Being Proactive Pays Off

by elizabethsfrank 27. May 2014 09:45

Being Proactive Pays Off


By Kimberly Silvestri, President and CEO of Silvestri Services

When working with our elderly family members, it pays to be proactive rather than reactive. Waiting for a crisis to occur creates unnecessary stress. Planning early for long term care with your loved ones using Care Management, helps you become more prepared for the future and helps you make more informed decisions.

We are constantly reminded to make major life decisions when things are stable and calm; however, most families wait until a crisis occurs with their elder parent or relative and their health declines. These families then find themselves in a crisis and are forced to make very important and costly health care decisions with a limited amount of time to research viable and practical options.

By working with a certified care manager, you can have a detailed assessment done and a care plan developed to help you begin the planning process should you need additional care for your aging parent or relative. I worked with a family that contacted me when their mother had hip replacement surgery after a fall in the home. The family was told their mother could not return to her home and she needed to be placed in a nursing home for rehabilitation and therapy after surgery.

The son was an only child and owned a company. He was the only one responsible in helping his mother make all her health care decisions. Overwhelmed, he didn’t know where to obtain information on facilities for therapy and what his mother needed. He contacted me to assist him in managing his mother’s medical needs and to also identify and implement the needed services for his mother.

During the assessment, I provided the son with a checklist of important things to consider when a family member wants to start thinking about care for a loved one as their medical health declines. The checklist below is a starting point for you and your family to begin discussions about the types of care and services that may be needed in the future.

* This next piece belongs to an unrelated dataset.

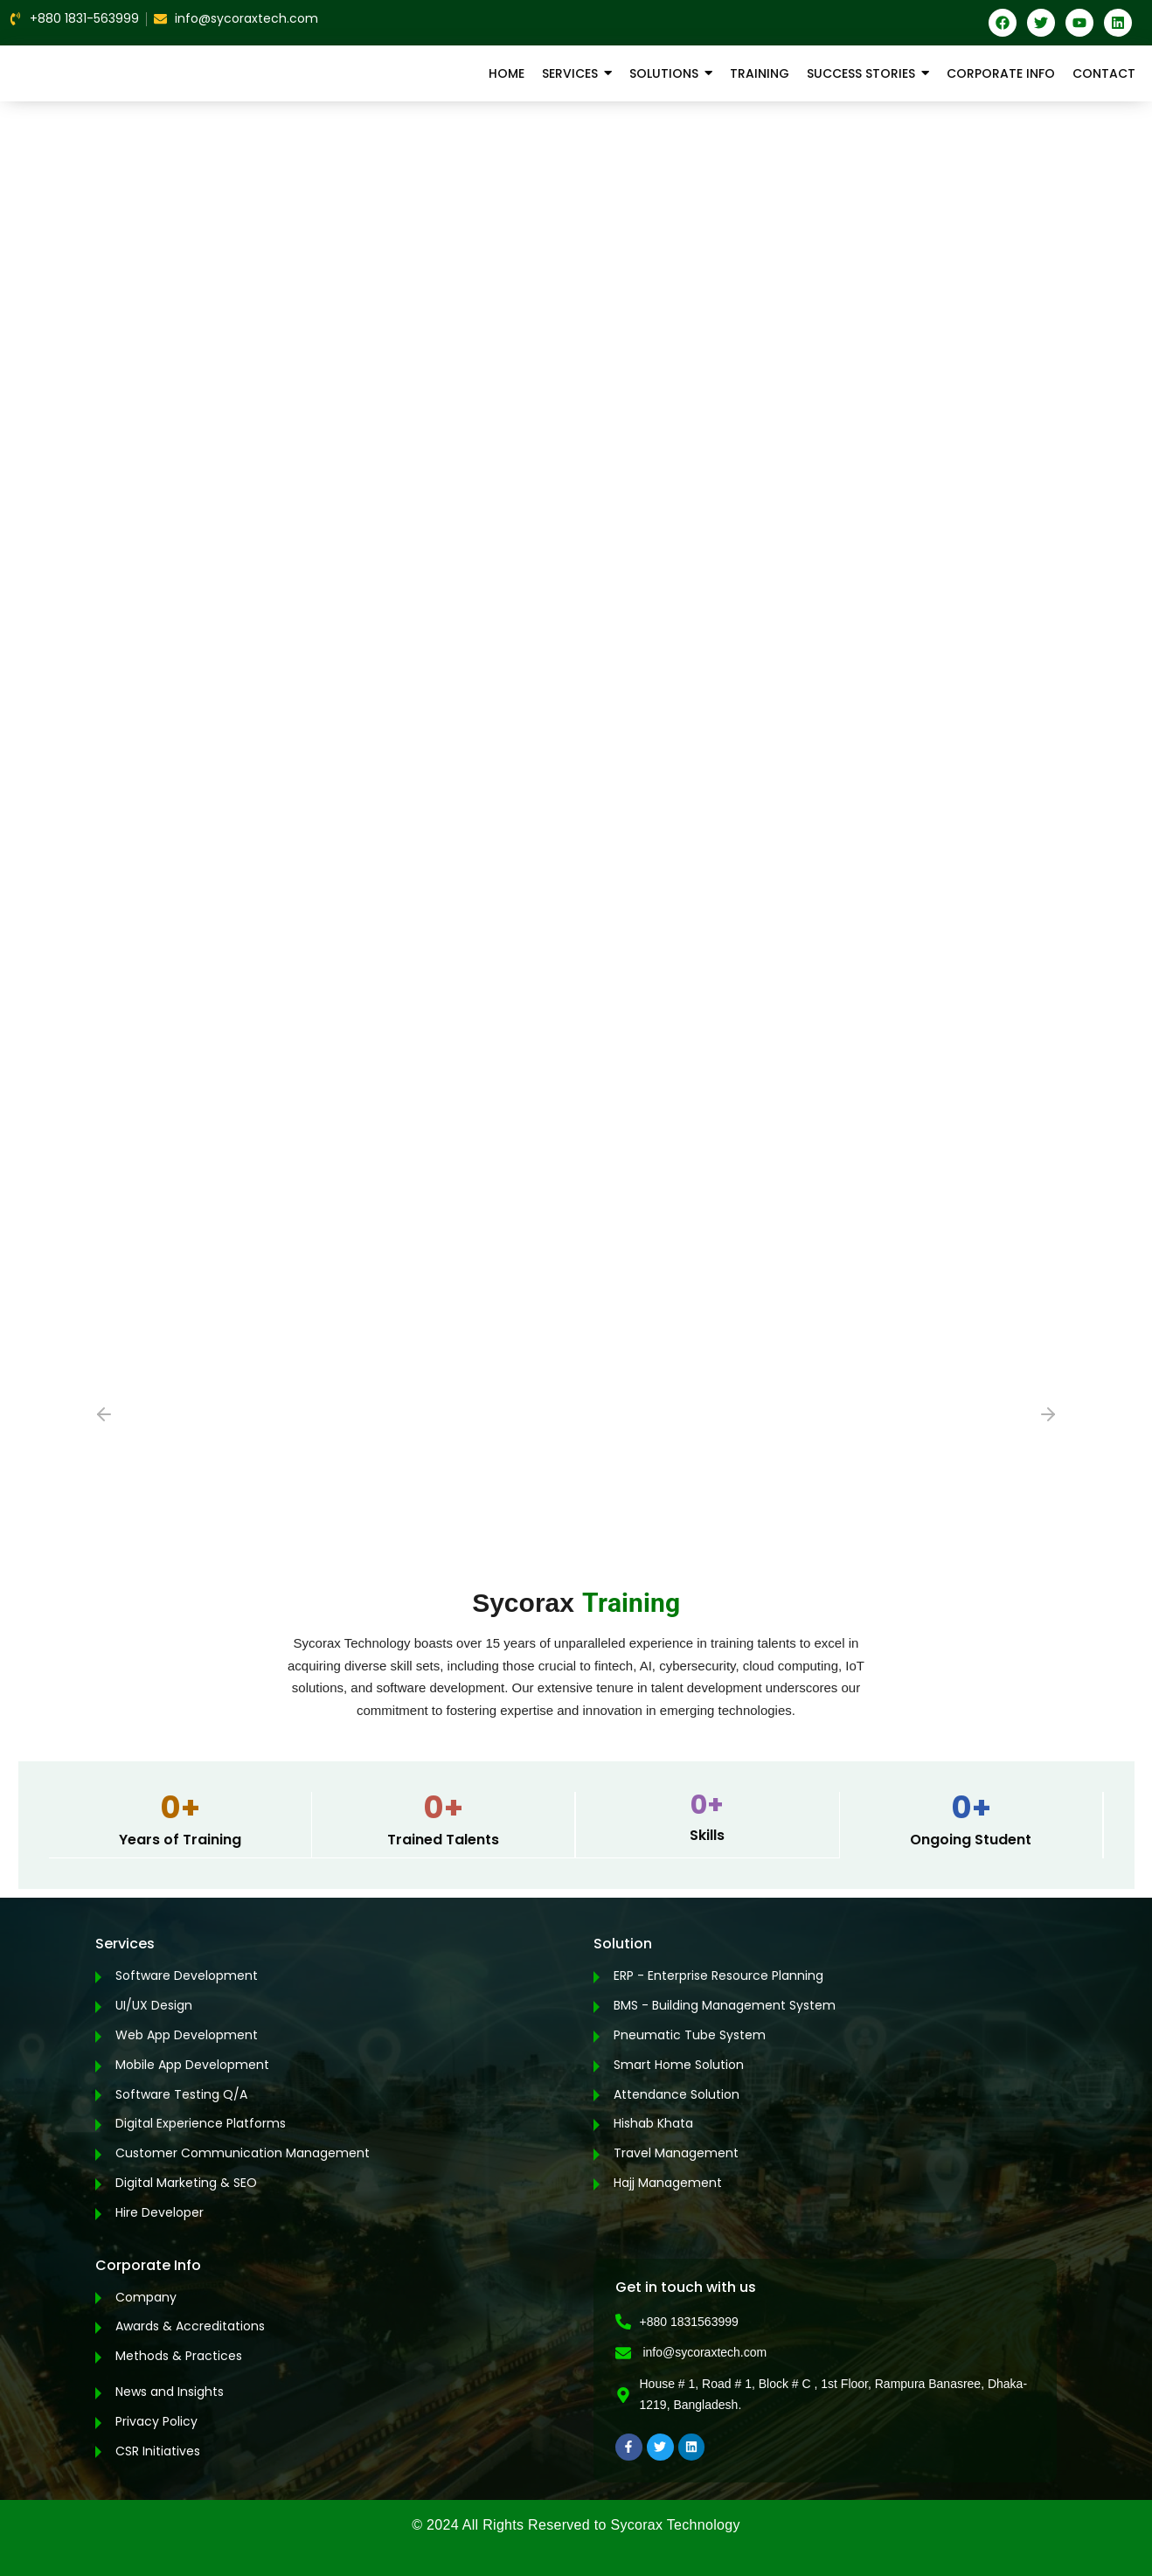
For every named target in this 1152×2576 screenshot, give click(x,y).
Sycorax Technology (674, 2524)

  1. Have a detailed assessment done by a certified care manager to develop a detailed care plan, which provides a list of suggestions and referrals to help assist with your loved one’s medical and physical health.
  2. If your loved one becomes ill or has declining health, can the family assist or will a caregiver need to be hired? If you are going to hire a caregiver, use a company that has caregivers that are insured, bonded and are actual employees. Make sure that the company has 24-7 around the clock contact with staff and employees should a caregiver call off or not show to a shift to protect you and not create stress for your family.
  3. Create a detailed medication list in the home with all the current medications and vitamins should your loved one need to be hospitalized. Keep a current copy of this list in the home to provide the doctor or emergency staff.
  4. Discuss with your loved ones would they want a do not resuscitate order (DNR) or to do CPR? Have their medical doctor sign this form and keep this form in a place that can be easily located in the event of an emergency. Without this form being present, the paramedics will start CPR immediately.
  5. Discuss the living options with your family members. Would your loved one agree to live in an assisted living or nursing home if they had declining health or would they want to remain in their home? If they state that they would be willing to go to an assisted living or nursing home facility, let them be a part of the process and take them on tours to see the facilities in the area before a crisis occurs. This will help make the transition in the future easier if they were part of the planning. A care manager can help you narrow down facilities in your area and can review the State surveys to ensure that the facilities have met the quality of care standards for the State of Illinois.
  6. Have an open and honest discussion with family members and discuss what they would and would not be willing to do in terms of providing care. This is the most important step for families, it requires honesty about how much time and money you would be able to invest if a loved one becomes ill.